傍晚十分,阿曼苏丹国国王带着他最疼爱的孙子沙尔,小儿子儿子玛特,玛特的女儿琼一起来到尹家。
一列车队经过长而幽深的林木扶疏的青石通道,十分钟后,才停在主楼门前,尹冶收敛了往日的霸气,亲自率众人在门口迎接,夏雪,何氏夫妇,叶永康等都曾在宴会中与玛特打过照面,婉阑,尹哲也与琼熟络得很。众人见面,老的与老的,小的与小的。都是亲亲热热的寒暄了一番,全场,只有唐婉,欧明宇,沙尔面无表情的站在原地。
沙尔脸色苍白,唇色僵紫,人虚弱地站立着,好象风一吹就会倒,他的目光略过众人的脸,不见念恩,微感失望。无意间,又瞥到了唐婉那双好奇,羡慕,又充满征服欲的眸光,心头一震,仅凭直觉,便对这个漂亮的女子没有好感。而一旁的欧明宇做梦都没想到,自己竟能像政府领导人那样,接见这位中东国家的国王,一时又惊又喜。
至于念恩,由于她这两日奔波劳累,又整日整夜的守在宵子病床前,泡完澡后,整个人疲倦已极,一回房间,倒头就睡。宵子人生地不熟,又不忍心吵醒念恩,于是安安静静的守在一旁,幸好,不一会儿,浅毅来了,他体贴的为念恩盖上被子之后,带着宵子略微的参观了一下这座壮观的尹家别苑,然后又请美容师为她打扮梳妆,为晚上的聚餐做准备。而他自己则回到念恩的房间,静静的坐在她床边看书,一切都是那么的安逸和美好。
傍晚,念恩极不情愿的被浅毅从被窝里拖起,睡眼朦胧的她好似仍在梦中,只觉得困的要命,周围的一切都是摇摇晃晃的,而自己之所以能够站稳,完全是靠浅毅的左手撑着,而他的右手则代替了她自己的,艰难地替她完成了洗脸和刷牙的任务,好不容易折腾完了,念恩干脆双手环抱住浅毅的腰,将整个身体都投入浅毅的怀中,继续做她的美梦。
浅毅见她如此,也只有无奈的份,虽然心急于宴会,但软玉温香的滋味又令他舍不得放手。怀中渴睡的人儿是他自幼便疼极爱极的,不自禁的心摇神驰,意酣魂醉,只希望这刻的缠绵温存永远也不要停。

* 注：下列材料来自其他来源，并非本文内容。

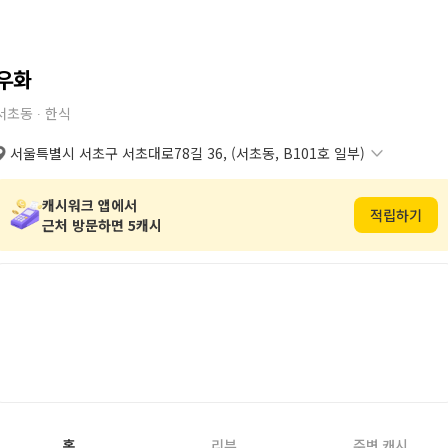
우화
서초동 ∙
한식
서울특별시 서초구 서초대로78길 36, (서초동, B101호 일부)
서울특별시 서초구 서초대로78길 36, (서초동, B101호 일부)
복사
도로명
서울특별시 서초구 서초동 1327번지 13호 B101호 일부
복사
지번
캐시워크 앱에서
적립하기
근처 방문하면 5캐시
홈
리뷰
주변 캐시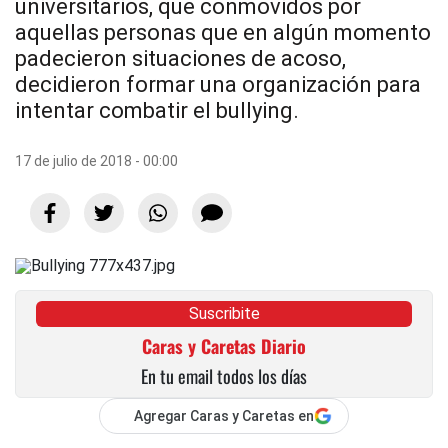
universitarios, que conmovidos por
aquellas personas que en algún momento
padecieron situaciones de acoso,
decidieron formar una organización para
intentar combatir el bullying.
17 de julio de 2018 - 00:00
Suscribite
Caras y Caretas Diario
En tu email todos los días
Agregar Caras y Caretas en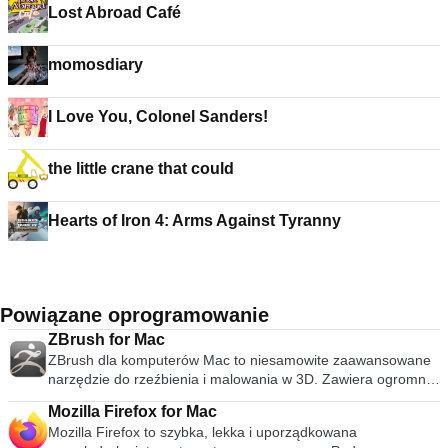
Lost Abroad Café
momosdiary
I Love You, Colonel Sanders!
the little crane that could
Hearts of Iron 4: Arms Against Tyranny
Powiązane oprogramowanie
ZBrush for Mac
ZBrush dla komputerów Mac to niesamowite zaawansowane
narzędzie do rzeźbienia i malowania w 3D. Zawiera ogromną
liczbę zaawansowanych narzędzi do tworzenia niesamowitej
Mozilla Firefox for Mac
sztuki cyfrowej zarówno w 2D, jak i 3D. ZBrush na Maca
Mozilla Firefox to szybka, lekka i uporządkowana
pozwala wyrazić swoją kreatywność w naturalny sposób,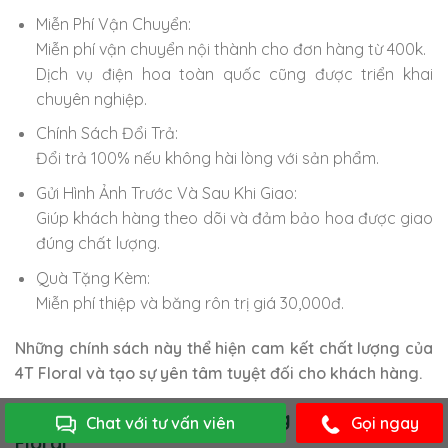
Miễn Phí Vận Chuyển:
Miễn phí vận chuyển nội thành cho đơn hàng từ 400k.
Dịch vụ điện hoa toàn quốc cũng được triển khai
chuyên nghiệp.
Chính Sách Đổi Trả:
Đổi trả 100% nếu không hài lòng với sản phẩm.
Gửi Hình Ảnh Trước Và Sau Khi Giao:
Giúp khách hàng theo dõi và đảm bảo hoa được giao
đúng chất lượng.
Quà Tặng Kèm:
Miễn phí thiệp và băng rôn trị giá 30,000đ.
Những chính sách này thể hiện cam kết chất lượng của
4T Floral và tạo sự yên tâm tuyệt đối cho khách hàng.
12. Cách Đặt Hoa Khai Trương Quận 11 Tại 4T
Chat với tư vấn viên
Gọi ngay
Floral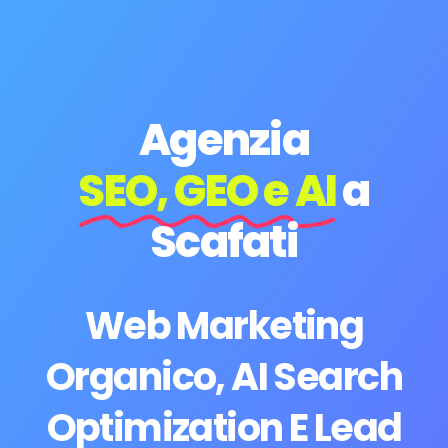
Agenzia
SEO, GEO e AI
a
Scafati
Web Marketing
Organico, AI Search
Optimization E Lead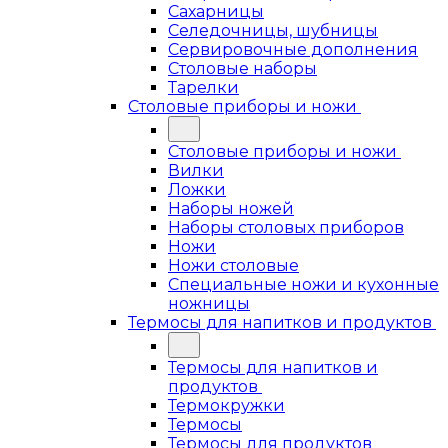
Сахарницы
Селедочницы, шубницы
Сервировочные дополнения
Столовые наборы
Тарелки
Столовые приборы и ножи
Столовые приборы и ножи
Вилки
Ложки
Наборы ножей
Наборы столовых приборов
Ножи
Ножи столовые
Специальные ножи и кухонные
ножницы
Термосы для напитков и продуктов
Термосы для напитков и
продуктов
Термокружки
Термосы
Термосы для продуктов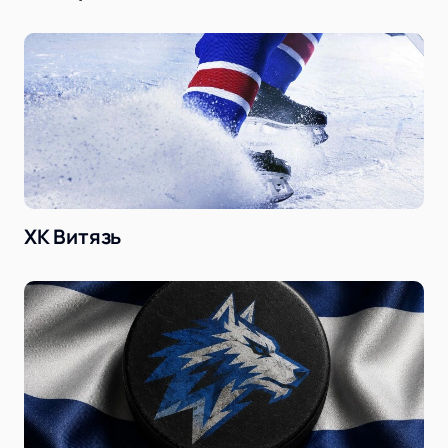
ХК Витязь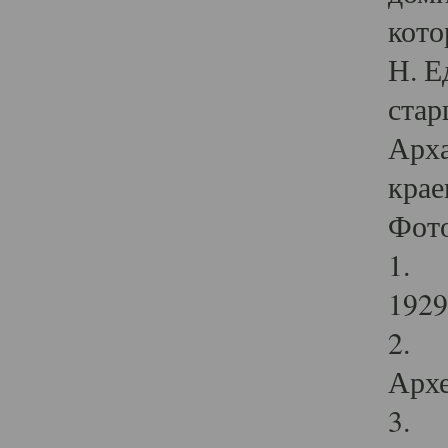
кото
Н. Е
стар
Арха
крае
Фот
1. С
1929 
2. Р
Архе
3. Ф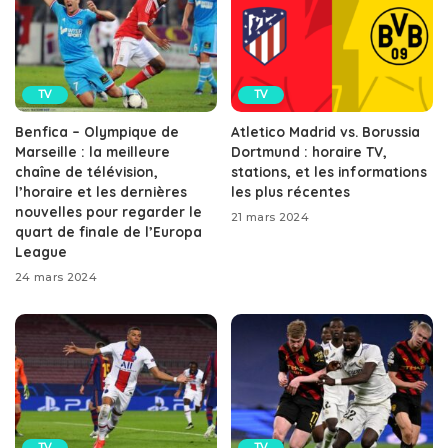
TV
TV
Benfica – Olympique de
Atletico Madrid vs. Borussia
Marseille : la meilleure
Dortmund : horaire TV,
chaîne de télévision,
stations, et les informations
l’horaire et les dernières
les plus récentes
nouvelles pour regarder le
21 mars 2024
quart de finale de l’Europa
League
24 mars 2024
TV
TV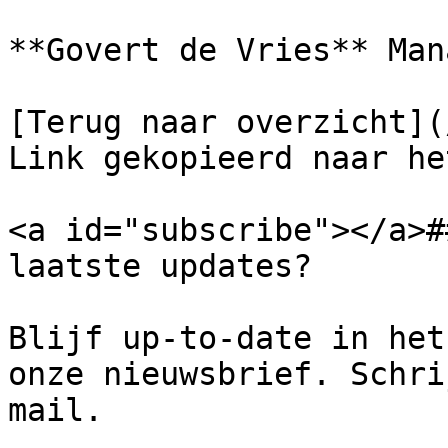
**Govert de Vries** Man
[Terug naar overzicht](/
Link gekopieerd naar he
<a id="subscribe"></a>#
laatste updates?

Blijf up-to-date in het
onze nieuwsbrief. Schri
mail.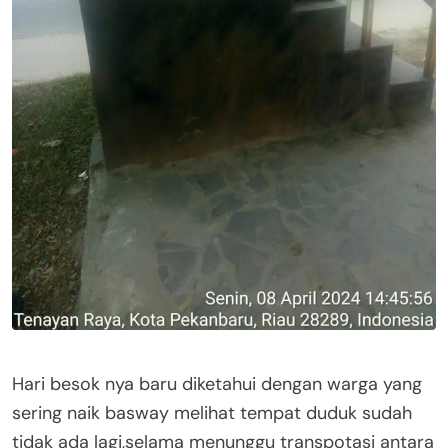
Hari besok nya baru diketahui dengan warga yang
sering naik basway melihat tempat duduk sudah
tidak ada lagi,selama menunggu transpotasi antara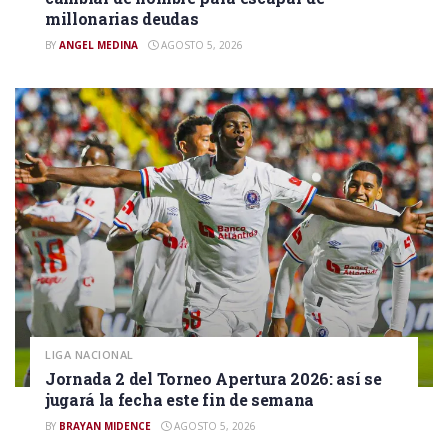
millonarias deudas
BY
ANGEL MEDINA
AGOSTO 5, 2026
LIGA NACIONAL
Jornada 2 del Torneo Apertura 2026: así se
jugará la fecha este fin de semana
BY
BRAYAN MIDENCE
AGOSTO 5, 2026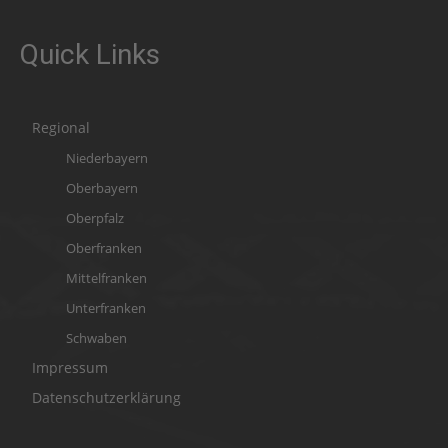
Quick Links
Regional
Niederbayern
Oberbayern
Oberpfalz
Oberfranken
Mittelfranken
Unterfranken
Schwaben
Impressum
Datenschutzerklärung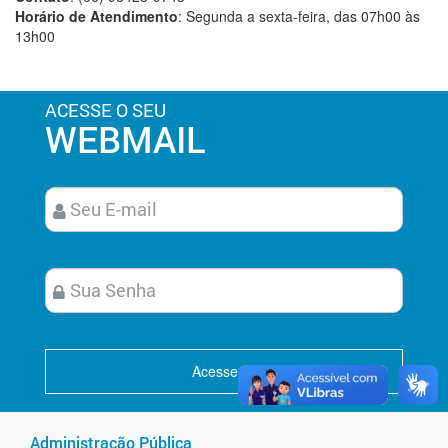
Horário de Atendimento
: Segunda a sexta-feira, das 07h00 às
13h00
ACESSE O SEU
WEBMAIL
Acesse
Administração Pública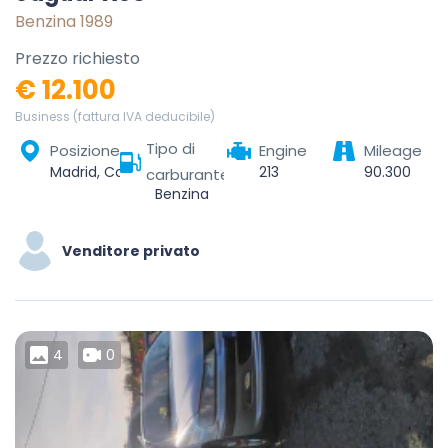
Benzina 1989
Prezzo richiesto
€ 12.100
Business (fattura IVA deducibile)
Tipo di
Posizione
Engine
Mileage
Madrid, Community of Madrid, Spain
213
90.300
carburante
Benzina
Venditore privato
4
0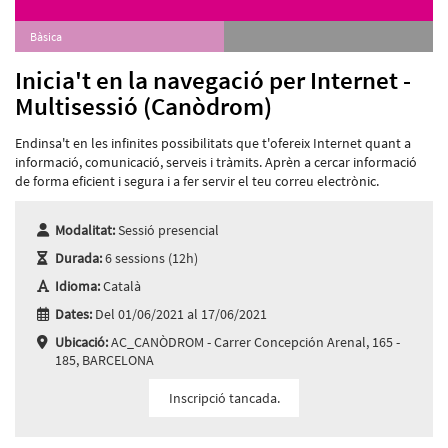
Bàsica
Inicia't en la navegació per Internet -
Multisessió (Canòdrom)
Endinsa't en les infinites possibilitats que t'ofereix Internet quant a
informació, comunicació, serveis i tràmits. Aprèn a cercar informació
de forma eficient i segura i a fer servir el teu correu electrònic.
Modalitat:
Sessió presencial
Durada:
6 sessions (12h)
Idioma:
Català
Dates:
Del 01/06/2021 al 17/06/2021
Ubicació:
AC_CANÒDROM - Carrer Concepción Arenal, 165 -
185, BARCELONA
Inscripció tancada.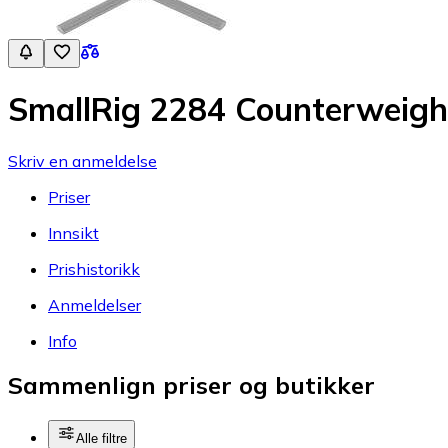
SmallRig 2284 Counterweight
Skriv en anmeldelse
Priser
Innsikt
Prishistorikk
Anmeldelser
Info
Sammenlign priser og butikker
Alle filtre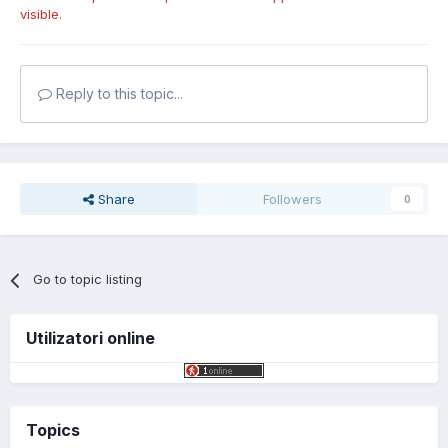
visible.
Reply to this topic...
Share
Followers
0
Go to topic listing
Utilizatori online
Topics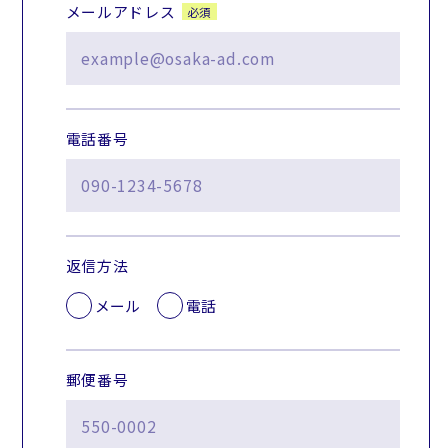
メールアドレス
必須
電話番号
返信方法
メール
電話
郵便番号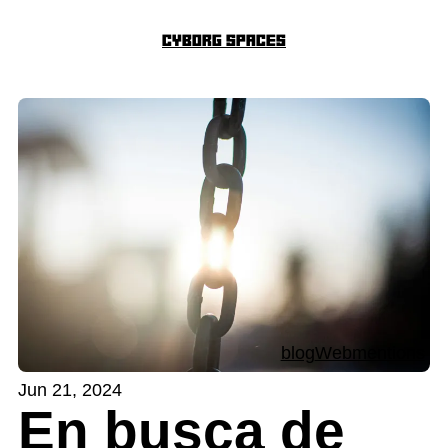
Cyborg Spaces
blog
Webmentions
Jun 21, 2024
En busca de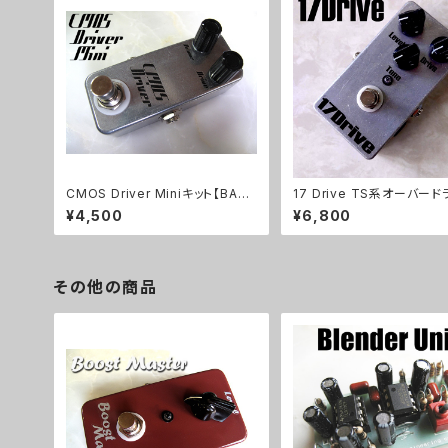
CMOS Driver Miniキット【BASI
17 Drive TS系オーバー
C KIT】
キット【BASIC KIT】
¥4,500
¥6,800
その他の商品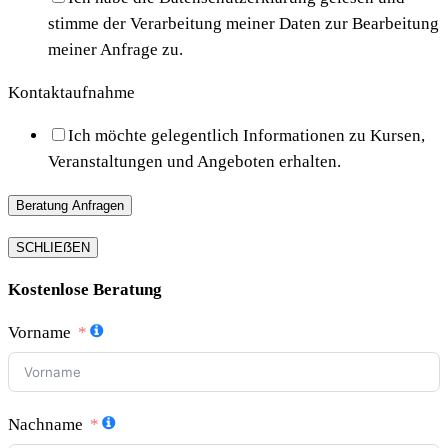
stimme der Verarbeitung meiner Daten zur Bearbeitung
meiner Anfrage zu.
Kontaktaufnahme
Ich möchte gelegentlich Informationen zu Kursen,
Veranstaltungen und Angeboten erhalten.
Beratung Anfragen
SCHLIEẞEN
Kostenlose Beratung
Vorname
Nachname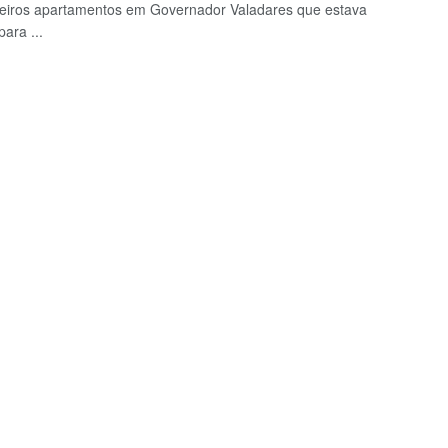
eiros apartamentos em Governador Valadares que estava
para ...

只可惜,宵子的到来打断了浅毅的‘妄想’,老国王的车队已经来了,念恩却还没醒,百般无奈下,宵子只得呵她痒痒,硬生生的将她弄醒,再经过一番化装折腾,他们已经赶不上出门迎接了。
而门口,尹冶亲热的与老国王握手叙旧,两人多年不见,一见面便关心对方的近况,似是想把这些年的状况一口气全都报给对方听。还是在夏雪的提醒下,才发现,众人都已打招呼完毕,全都聚焦于他们两人身上,最后,尹冶笑着将众人引入室内。
老国王刚坐定,想起此次前来的目的,于是在人堆里寻望了一下,问道:“噫?怎么不见念恩?我好久没见她了,挺想她的!”
提到念恩,欧明宇与沙尔皆神色一动,目光竟奇迹般的汇交到一起,四目交接,两人隐隐在对方的眼中看到了什么,却又不敢肯定,但心里各自都有了防备。
“呵呵!”提起女儿,尹冶苦笑着摇头,因不想提及家事,所以随口胡诌道:“那小丫头最近忙着学习,累坏了,刚刚从午睡中被叫醒,很不情愿的模样,听说你们来了,正忙着打扮呢!”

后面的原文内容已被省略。